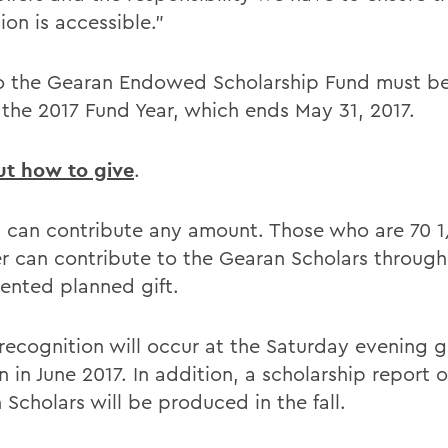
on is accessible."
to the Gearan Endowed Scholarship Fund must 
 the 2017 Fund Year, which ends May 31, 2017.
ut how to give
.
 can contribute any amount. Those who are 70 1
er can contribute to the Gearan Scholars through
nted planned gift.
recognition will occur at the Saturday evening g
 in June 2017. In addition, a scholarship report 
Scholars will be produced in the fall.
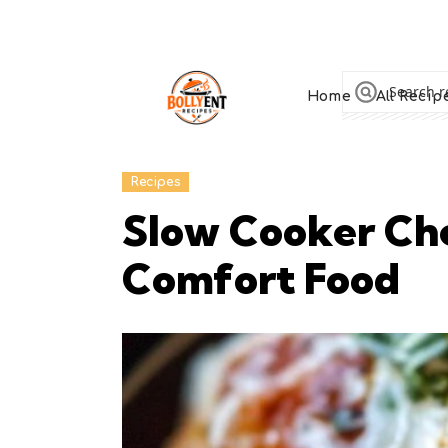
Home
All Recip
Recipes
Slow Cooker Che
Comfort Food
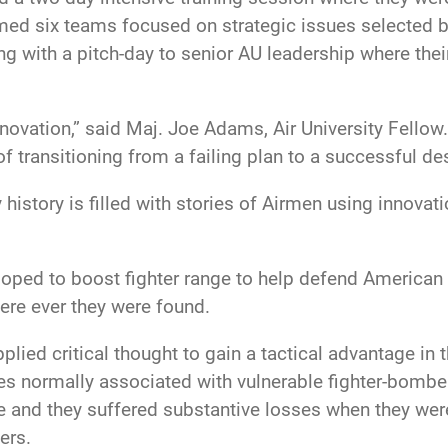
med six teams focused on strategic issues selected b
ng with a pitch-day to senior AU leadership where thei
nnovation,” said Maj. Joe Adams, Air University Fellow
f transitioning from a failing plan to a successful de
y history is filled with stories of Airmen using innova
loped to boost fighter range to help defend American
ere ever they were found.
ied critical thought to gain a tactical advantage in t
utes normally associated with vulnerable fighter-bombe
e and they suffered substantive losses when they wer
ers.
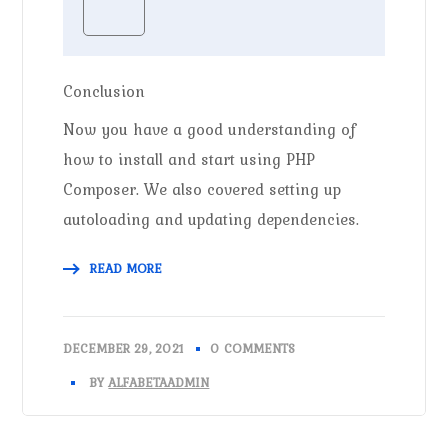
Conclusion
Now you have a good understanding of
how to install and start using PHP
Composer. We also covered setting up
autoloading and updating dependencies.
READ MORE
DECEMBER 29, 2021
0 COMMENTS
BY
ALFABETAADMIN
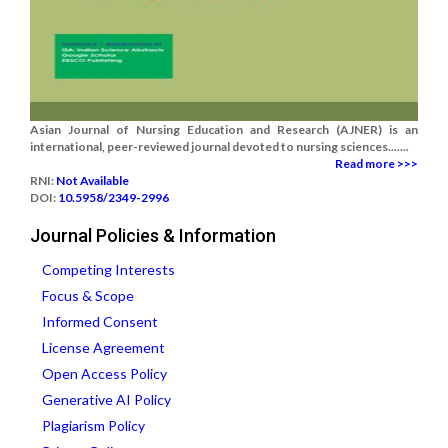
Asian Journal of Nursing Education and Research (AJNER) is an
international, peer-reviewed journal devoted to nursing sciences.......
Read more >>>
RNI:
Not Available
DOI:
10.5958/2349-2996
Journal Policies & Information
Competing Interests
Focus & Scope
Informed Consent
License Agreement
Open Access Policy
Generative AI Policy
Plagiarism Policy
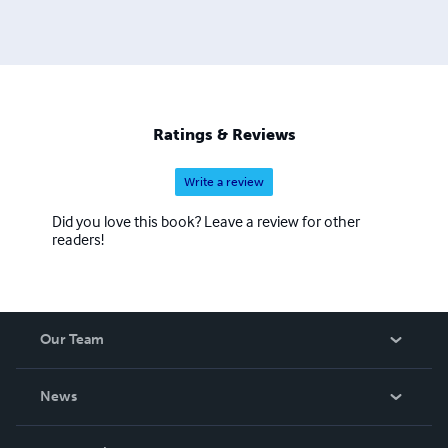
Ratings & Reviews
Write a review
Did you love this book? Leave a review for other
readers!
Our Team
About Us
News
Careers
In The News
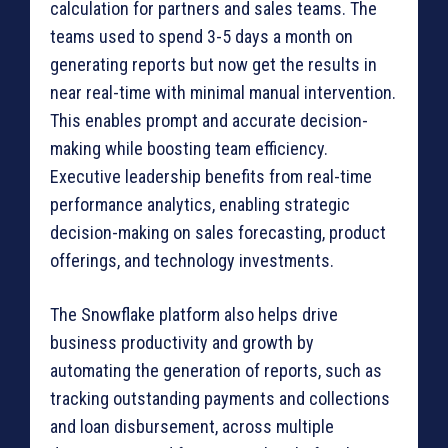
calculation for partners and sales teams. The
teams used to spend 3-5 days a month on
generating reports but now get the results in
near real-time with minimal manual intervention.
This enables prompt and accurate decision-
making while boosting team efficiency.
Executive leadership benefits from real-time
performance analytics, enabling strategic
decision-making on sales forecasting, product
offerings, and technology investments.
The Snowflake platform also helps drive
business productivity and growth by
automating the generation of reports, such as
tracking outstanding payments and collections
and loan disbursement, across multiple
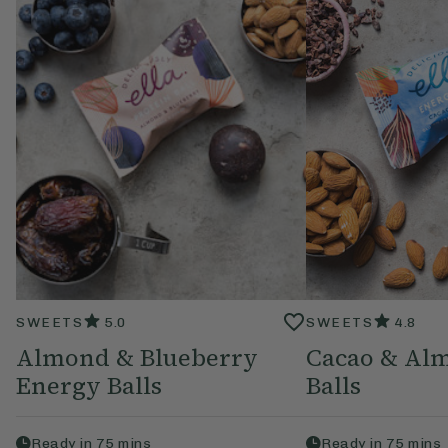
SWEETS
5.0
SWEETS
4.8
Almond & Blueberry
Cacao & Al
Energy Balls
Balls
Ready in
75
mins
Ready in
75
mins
++++++
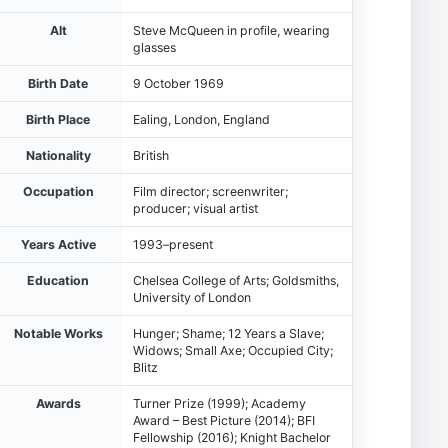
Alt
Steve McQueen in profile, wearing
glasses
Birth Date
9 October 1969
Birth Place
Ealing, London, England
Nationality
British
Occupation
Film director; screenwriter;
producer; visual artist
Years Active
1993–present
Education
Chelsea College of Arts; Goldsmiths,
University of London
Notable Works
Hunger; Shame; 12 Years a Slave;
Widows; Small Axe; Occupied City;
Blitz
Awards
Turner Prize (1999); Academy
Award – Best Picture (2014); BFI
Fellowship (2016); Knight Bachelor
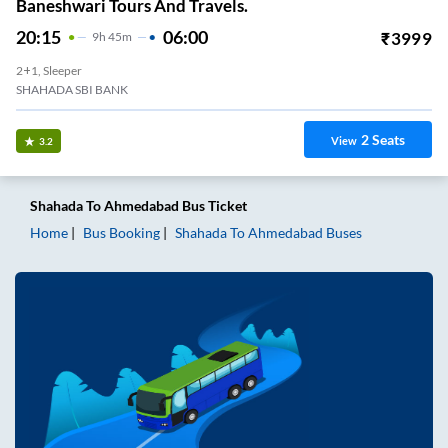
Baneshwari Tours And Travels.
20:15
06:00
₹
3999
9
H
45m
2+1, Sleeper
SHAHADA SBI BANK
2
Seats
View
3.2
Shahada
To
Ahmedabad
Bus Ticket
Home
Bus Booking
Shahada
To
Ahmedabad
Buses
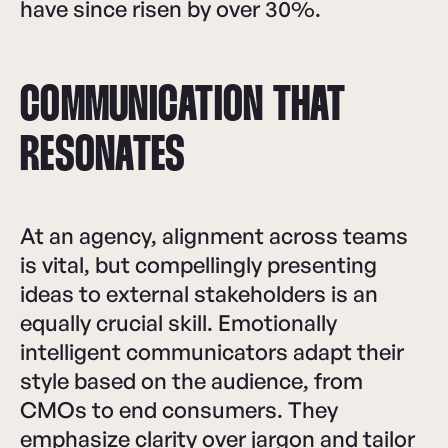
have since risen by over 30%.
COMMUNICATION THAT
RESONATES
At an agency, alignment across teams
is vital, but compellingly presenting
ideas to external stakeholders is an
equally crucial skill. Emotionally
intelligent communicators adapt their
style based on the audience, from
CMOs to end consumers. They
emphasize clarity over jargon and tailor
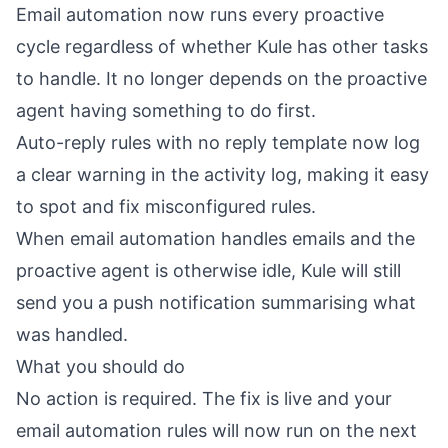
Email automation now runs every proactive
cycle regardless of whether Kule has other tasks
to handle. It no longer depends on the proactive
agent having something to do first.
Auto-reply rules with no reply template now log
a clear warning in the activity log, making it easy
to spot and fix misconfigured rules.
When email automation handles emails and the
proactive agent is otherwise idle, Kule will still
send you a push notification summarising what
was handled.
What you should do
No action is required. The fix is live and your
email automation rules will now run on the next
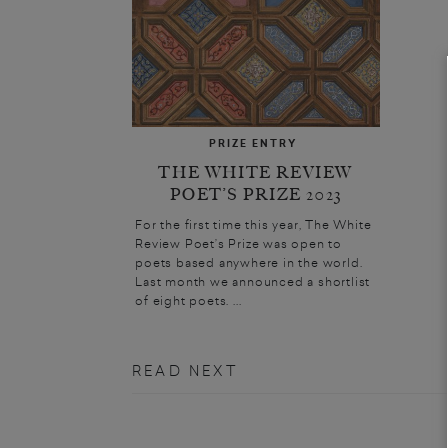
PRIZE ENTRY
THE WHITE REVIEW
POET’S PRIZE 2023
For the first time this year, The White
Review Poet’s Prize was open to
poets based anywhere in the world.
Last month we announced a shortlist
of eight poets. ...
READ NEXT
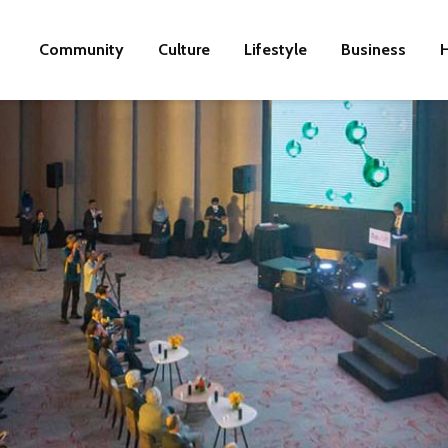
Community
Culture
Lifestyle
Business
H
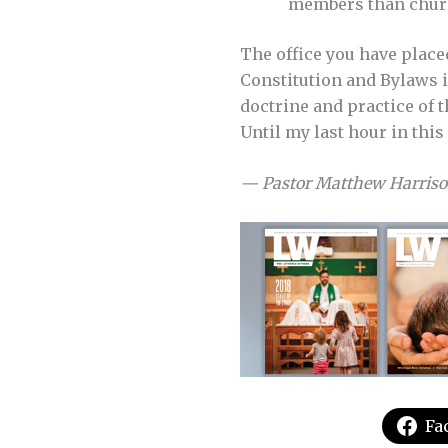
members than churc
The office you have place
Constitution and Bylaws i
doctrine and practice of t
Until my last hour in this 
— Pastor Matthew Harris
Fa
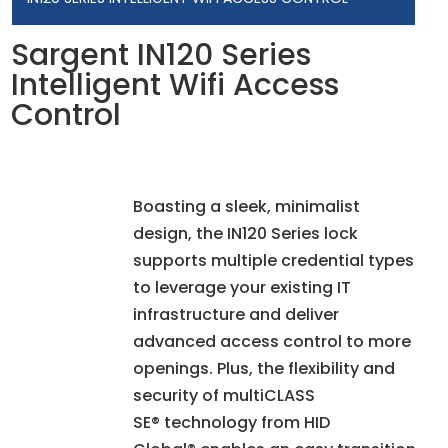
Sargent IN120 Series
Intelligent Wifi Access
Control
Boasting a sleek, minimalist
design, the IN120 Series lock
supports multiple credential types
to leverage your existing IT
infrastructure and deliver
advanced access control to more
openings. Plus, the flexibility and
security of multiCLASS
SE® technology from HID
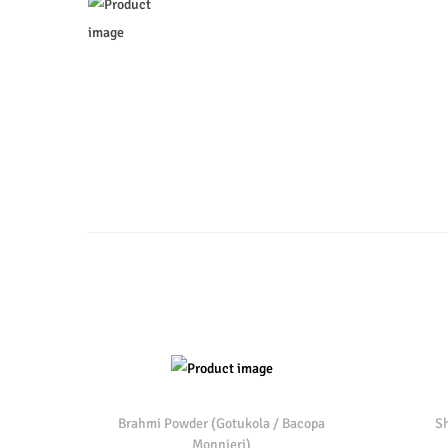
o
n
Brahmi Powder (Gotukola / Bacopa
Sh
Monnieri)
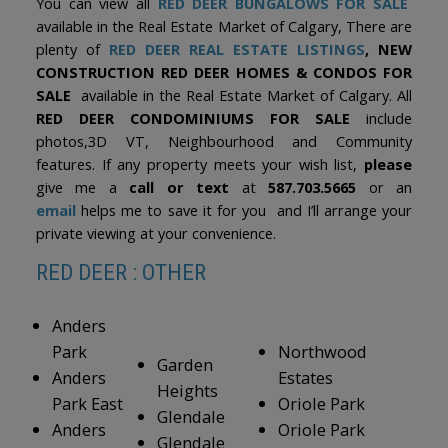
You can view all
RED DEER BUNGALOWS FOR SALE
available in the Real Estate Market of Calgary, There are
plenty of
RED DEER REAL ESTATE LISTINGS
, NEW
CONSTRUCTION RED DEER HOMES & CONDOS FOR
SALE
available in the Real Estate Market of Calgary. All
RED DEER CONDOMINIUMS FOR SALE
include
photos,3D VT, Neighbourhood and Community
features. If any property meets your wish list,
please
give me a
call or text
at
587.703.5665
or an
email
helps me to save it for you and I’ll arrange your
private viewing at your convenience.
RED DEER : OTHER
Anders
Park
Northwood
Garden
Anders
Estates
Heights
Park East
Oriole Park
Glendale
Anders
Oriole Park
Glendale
++++++
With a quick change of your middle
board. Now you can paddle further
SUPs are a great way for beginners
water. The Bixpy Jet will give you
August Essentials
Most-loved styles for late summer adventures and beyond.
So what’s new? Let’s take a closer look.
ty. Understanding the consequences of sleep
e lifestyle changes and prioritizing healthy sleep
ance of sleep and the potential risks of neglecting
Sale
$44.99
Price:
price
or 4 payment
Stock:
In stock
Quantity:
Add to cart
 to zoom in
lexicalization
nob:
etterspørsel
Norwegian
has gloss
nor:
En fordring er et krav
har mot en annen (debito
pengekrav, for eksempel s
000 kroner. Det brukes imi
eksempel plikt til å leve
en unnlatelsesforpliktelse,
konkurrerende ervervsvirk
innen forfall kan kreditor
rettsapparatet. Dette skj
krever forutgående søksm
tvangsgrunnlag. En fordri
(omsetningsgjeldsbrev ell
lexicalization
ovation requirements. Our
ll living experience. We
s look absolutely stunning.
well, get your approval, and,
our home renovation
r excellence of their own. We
++++++
-- What to do --
Each line above with the word "multiple" needs to be copied.

-- Output of the exercise --
and loan disbursement, across multiple
supports multiple credential types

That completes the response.